Mr. Speaker, I too would like to thank you for the carefully considered ruling. It is quite obvious that you considered it from all points of view and you did come up with a very judicious ruling.
As you noted toward the end of your remarks, I ended my own intervention by indicating that we did indeed trust the good counsel of the Speaker on the matter. We did appreciate the position that you, as Speaker, were in with respect to the absence of clarity in subsection 463(2) on what the effect of going to court was on whether it would enter into immediate effect.
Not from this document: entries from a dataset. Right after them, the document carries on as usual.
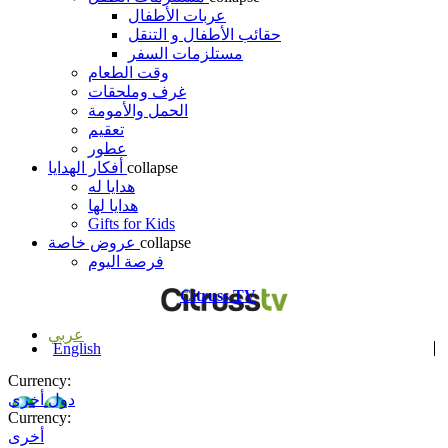
عربات الأطفال
حقائب الأطفال و التنقل
مستلزمات السفر
وقت الطعام
غرف وملحقات
الحمل والأمومة
تعقيم
عطور
collapse
أفكار الهدايا
هدايا له
هدايا لها
Gifts for Kids
collapse
عروض خاصة
فرصة اليوم
Citruss TV
عربي
English
Currency:
دول أخرى
Currency:
أخرى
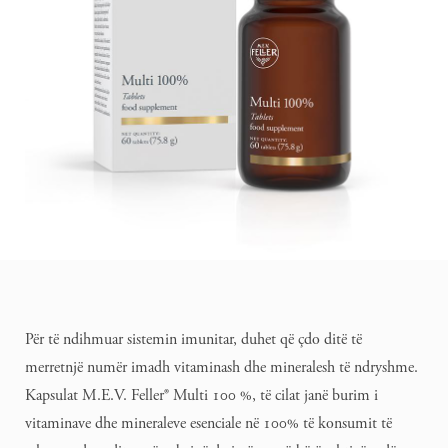
Për të ndihmuar sistemin imunitar, duhet që çdo ditë të
merretnjë numër imadh vitaminash dhe mineralesh të ndryshme.
Kapsulat M.E.V. Feller® Multi 100 %, të cilat janë burim i
vitaminave dhe mineraleve esenciale në 100% të konsumit të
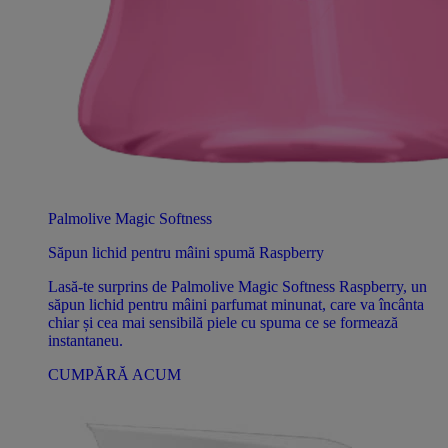
Palmolive Magic Softness
Săpun lichid pentru mâini spumă Raspberry
Lasă-te surprins de Palmolive Magic Softness Raspberry, un
săpun lichid pentru mâini parfumat minunat, care va încânta
chiar și cea mai sensibilă piele cu spuma ce se formează
instantaneu.
CUMPĂRĂ ACUM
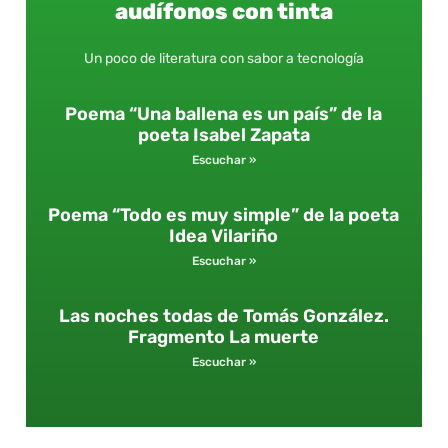
audífonos con tinta
Un poco de literatura con sabor a tecnología
Poema “Una ballena es un país” de la
poeta Isabel Zapata
Escuchar »
Poema “Todo es muy simple” de la poeta
Idea Vilariño
Escuchar »
Las noches todas de Tomás González.
Fragmento La muerte
Escuchar »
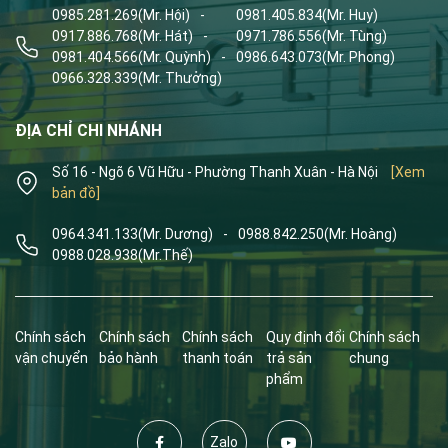
0985.281.269
(Mr. Hội)
-
0981.405.834
(Mr. Huy)
0917.886.768
(Mr. Hát)
-
0971.786.556
(Mr. Tùng)
0981.404.566
(Mr. Quỳnh)
-
0986.643.073
(Mr. Phong)
0966.328.339
(Mr. Thưởng)
ĐỊA CHỈ CHI NHÁNH
Số 16 - Ngõ 6 Vũ Hữu - Phường Thanh Xuân - Hà Nội
[Xem
bản đồ]
0964.341.133
(Mr. Dương)
-
0988.842.250
(Mr. Hoàng)
0988.028.938
(Mr.Thế)
Chính sách
Chính sách
Chính sách
Quy định đổi
Chính sách
vận chuyển
bảo hành
thanh toán
trả sản
chung
phẩm
Zalo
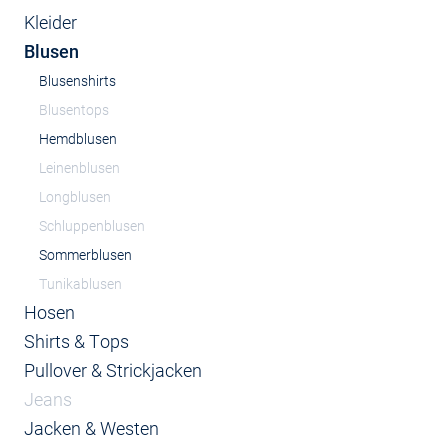
Kleider
Blusen
Blusenshirts
Blusentops
Hemdblusen
Leinenblusen
Longblusen
Schluppenblusen
Sommerblusen
Tunikablusen
Hosen
Shirts & Tops
Pullover & Strickjacken
Jeans
Jacken & Westen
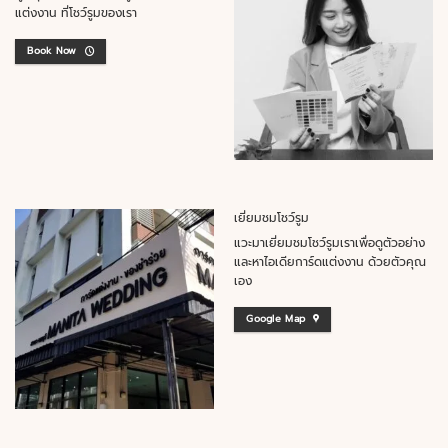
แต่งงาน ที่โชว์รูมของเรา
Book Now
เยี่ยมชมโชว์รูม
แวะมาเยี่ยมชมโชว์รูมเราเพื่อดูตัวอย่าง
และหาไอเดียการ์ดแต่งงาน ด้วยตัวคุณ
เอง
Google Map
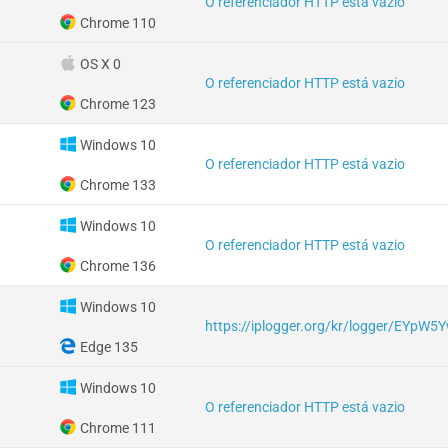
O referenciador HTTP está vazio
Chrome 110
OS X 0
O referenciador HTTP está vazio
Chrome 123
Windows 10
O referenciador HTTP está vazio
Chrome 133
Windows 10
O referenciador HTTP está vazio
Chrome 136
Windows 10
https://iplogger.org/kr/logger/EYpW5Y
Edge 135
Windows 10
O referenciador HTTP está vazio
Chrome 111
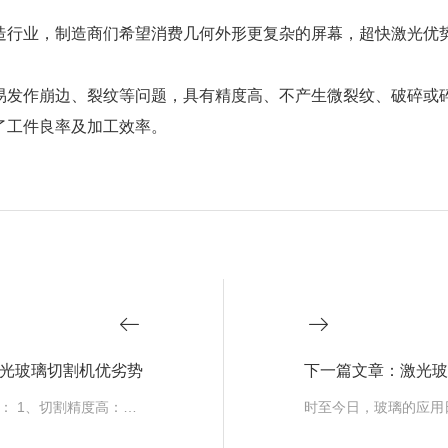
造行业，制造商们希望消费几何外形更复杂的屏幕，超快激光优
易发作崩边、裂纹等问题，具有精度高、不产生微裂纹、破碎或
了工件良率及加工效率。
光玻璃切割机优劣势
一、皮秒激光玻璃切割机的切割优势主要包括： 1、切割精度高：激光切割机定位精度为0.003mm，重复定位精度为0.……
You have canvassed very well, Mr. Speaker, the legal issues at stake with interpreting the statute, but also the very special question of the House's own jurisdiction, to make its own interpretation of what should happen with respect to our colleagues from Saint Boniface and Selkirk—Interlake. I note, however, that you have now brought to our attention that the Chief Electoral Officer appears to have sent a letter that indicates that one of the two members, if I heard correctly, may now indeed be in compliance with the corrected returns provision of the act, and we may be in the position of only talking about one of our colleagues.
I would like to return to what my colleague from Beauséjour has referred to, which is that we are still left with the issue of what should be the case with respect to the right to sit or vote now. I will use the member for Selkirk—Interface as the reference point.
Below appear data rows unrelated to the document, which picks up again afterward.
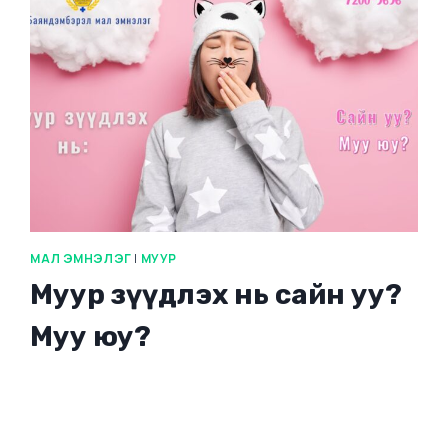
МАЛ ЭМНЭЛЭГ
|
МУУР
Муур зүүдлэх нь сайн уу?
Муу юу?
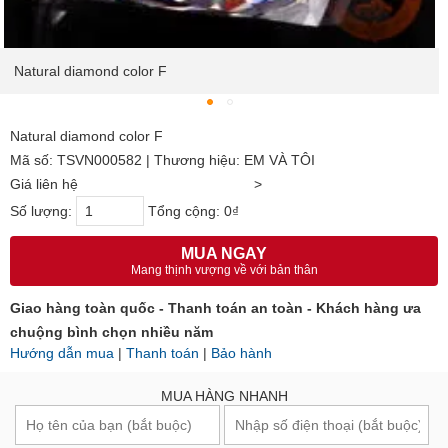
Natural diamond color F
Natural diamond color F
Mã số: TSVN000582 | Thương hiệu: EM VÀ TÔI
Giá liên hệ
>
Số lượng:
Tổng cộng:
0₫
MUA NGAY
Mang thịnh vượng về với bản thân
Giao hàng toàn quốc - Thanh toán an toàn - Khách hàng ưa
chuộng bình chọn nhiều năm
Hướng dẫn mua
|
Thanh toán
|
Bảo hành
MUA HÀNG NHANH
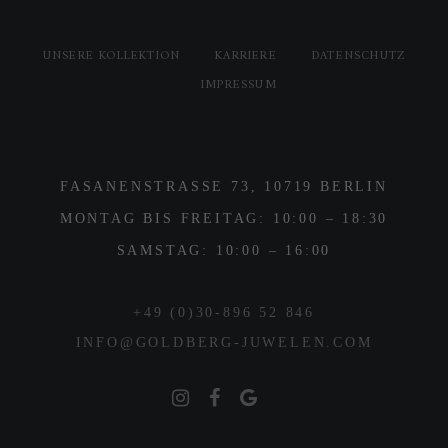
UNSERE KOLLEKTION
KARRIERE
DATENSCHUTZ
IMPRESSUM
FASANENSTRASSE 73, 10719 BERLIN
MONTAG BIS FREITAG: 10:00 – 18:30
SAMSTAG: 10:00 – 16:00
+49 (0)30-896 52 846
INFO@GOLDBERG-JUWELEN.COM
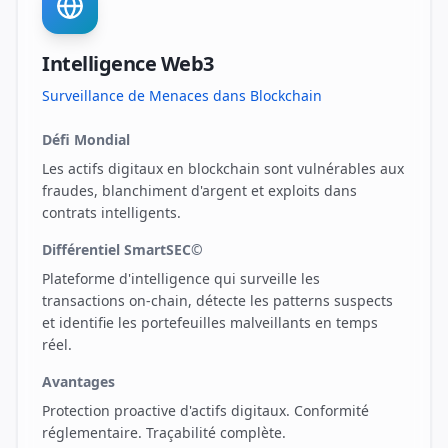
Intelligence Web3
Surveillance de Menaces dans Blockchain
Défi Mondial
Les actifs digitaux en blockchain sont vulnérables aux
fraudes, blanchiment d'argent et exploits dans
contrats intelligents.
Différentiel SmartSEC©
Plateforme d'intelligence qui surveille les
transactions on-chain, détecte les patterns suspects
et identifie les portefeuilles malveillants en temps
réel.
Avantages
Protection proactive d'actifs digitaux. Conformité
réglementaire. Traçabilité complète.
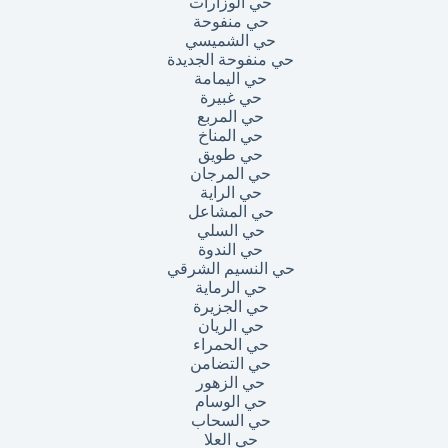
حي الوزارات
حي منفوحة
حي الشميسي
حي منفوحة الجديدة
حي اليمامة
حي غبيرة
حي المربع
حي المناخ
حي طويق
حي المرجان
حي الراية
حي المشاعل
حي السلي
حي الندوة
حي النسيم الشرقي
حي الرماية
حي الجزيرة
حي الريان
حي الحمراء
حي التضامن
حي الزهور
حي الوسام
حي السحاب
حي العلا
The fact that the member for Saint Boniface has received a new letter that indicates her right to sit or vote in the past will still be legitimately looked at as part of the package of the issues PROC has to deal with, but we are at the moment immediately dealing with the right of the member for Selkirk—Interlake to sit or vote.
All I would like to say there is that in the spirit of your ruling, Mr. Speaker, and the fact that we have not actually implemented any suspension but are going to PROC, and you did find a prima facie question of privilege, it is incumbent on our colleague to ask himself whether he should voluntarily recuse from his right to sit or vote.
I see that you are wanting to end the debate, Mr. Speaker.